What do you think your life would be like without homophobia, racism, or sexism? This might sound like a utopian impossibility, the asking of the question a mere philosophical exercise. But it’s the question that Ilan Meyer and his colleagues posed in their new study, “‘We’d Be Free’: Narratives of Life Without Homophobia, Racism, or Sexism,” which was published this past September in the journal Sexuality Research and Social Policy. Fifty-seven adult sexual minority women and men responded to this question, and their narratives were examined for common themes – a method of psychological research referred to as a content analysis. The goal of this study, of course, wasn’t just to pose a hypothetical but unrealistic scenario – it was to identify some of the less tangible and difficult-to-measure stressors that sexual minorities experience. By asking about life without oppression, hopefully we can better understand life WITH oppression.

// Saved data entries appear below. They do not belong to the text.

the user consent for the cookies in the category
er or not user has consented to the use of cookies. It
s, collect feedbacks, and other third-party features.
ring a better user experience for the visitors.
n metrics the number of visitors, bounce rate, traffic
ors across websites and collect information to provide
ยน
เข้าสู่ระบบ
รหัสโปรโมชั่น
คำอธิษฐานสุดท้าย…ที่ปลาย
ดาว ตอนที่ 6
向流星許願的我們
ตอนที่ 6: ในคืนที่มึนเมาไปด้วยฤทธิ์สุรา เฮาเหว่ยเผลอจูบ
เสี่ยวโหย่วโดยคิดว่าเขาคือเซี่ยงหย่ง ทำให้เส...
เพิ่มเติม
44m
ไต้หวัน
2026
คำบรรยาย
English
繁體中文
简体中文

So what would my life be like without homophobia, racism, or sexism? I could be more affectionate with my partner in public. And I’m not talking about inappropriate PDAs – I’d just like to be able to hold her hand, or give her a hug, without it being weird. I wouldn’t have to deal with the crazy-making experience of determining whether an act of homophobia or sexism just occurred, or whether I’m just reading into it too much. I wouldn’t have to deal with the equally crazy-making experience of asking myself whether I hurt someone because my own internalized racism, sexism, or homophobia leaked out in an inappropriate way. I’d have a more diverse array of friends, colleagues, and neighbors. I’d probably have a closer relationship with my partner’s family, and they’d be a bigger part of my daughter’s life. I wouldn’t have to think about whether the space I’m entering is friendly or hostile to LGBTQ people. I wouldn’t have had to go through an internally turbulent coming-out process. I’d probably feel like I could move through the world without having to fear the judgments of others. I wouldn’t have to take so many precautions to prevent being victimized. Going to church (or any place of worship) would be a spiritual experience, rather than an uncomfortable one. I could live authentically and unapologetically – and celebrate the fact that others are living the same way.

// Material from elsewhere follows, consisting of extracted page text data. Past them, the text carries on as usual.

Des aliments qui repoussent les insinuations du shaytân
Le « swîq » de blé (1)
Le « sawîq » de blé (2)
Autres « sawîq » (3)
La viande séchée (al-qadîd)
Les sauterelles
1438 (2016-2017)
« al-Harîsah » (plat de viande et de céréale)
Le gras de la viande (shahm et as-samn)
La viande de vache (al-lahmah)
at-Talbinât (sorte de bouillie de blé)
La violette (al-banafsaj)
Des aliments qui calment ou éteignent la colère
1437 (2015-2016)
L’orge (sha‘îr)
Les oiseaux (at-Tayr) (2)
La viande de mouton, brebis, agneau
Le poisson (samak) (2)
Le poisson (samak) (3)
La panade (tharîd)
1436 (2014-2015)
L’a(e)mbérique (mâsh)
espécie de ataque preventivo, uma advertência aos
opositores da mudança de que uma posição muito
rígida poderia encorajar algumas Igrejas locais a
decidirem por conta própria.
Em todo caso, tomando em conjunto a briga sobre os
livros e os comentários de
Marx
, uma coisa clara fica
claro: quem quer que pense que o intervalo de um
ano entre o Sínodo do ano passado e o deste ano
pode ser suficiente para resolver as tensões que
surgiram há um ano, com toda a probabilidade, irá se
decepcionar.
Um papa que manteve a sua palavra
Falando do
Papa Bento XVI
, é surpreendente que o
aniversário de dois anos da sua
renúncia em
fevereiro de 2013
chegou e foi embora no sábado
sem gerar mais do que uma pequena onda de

And yet, as much as I dream of a world where oppression no longer exists, I feel like these experiences have made me a stronger person. As a woman and as someone who has been in relationships with both men and women, I’ve had so many experiences that have been stressful, upsetting, and in some cases traumatic. But these experiences have tested the limits of my strength and my character, and at this point in my life I feel confident, capable, and resilient most of the time – largely because of those experiences. As heretical as this might sound, I think there’s a part of me that’s actually grateful for what I’ve had to go through, and for the fact that I came out the other side stronger. Adversity builds character, they say. Moreover, adversity builds community – when you’re a member of an oppressed group, you tend to band together for support and to fight back.
So do my experiences match the findings from the study? Three themes emerged in the narratives of the participants:
(a) Access to possibilities and opportunities was deprived because of homophobia, racism, and sexism;
(b) Safety and acceptance were challenged because of homophobia, racism, and sexism; and
(c) Despite this, experiencing homophobia, racism, and sexism created a sense of “positive marginality” – in other words, strength and community were born out of the experience of oppression.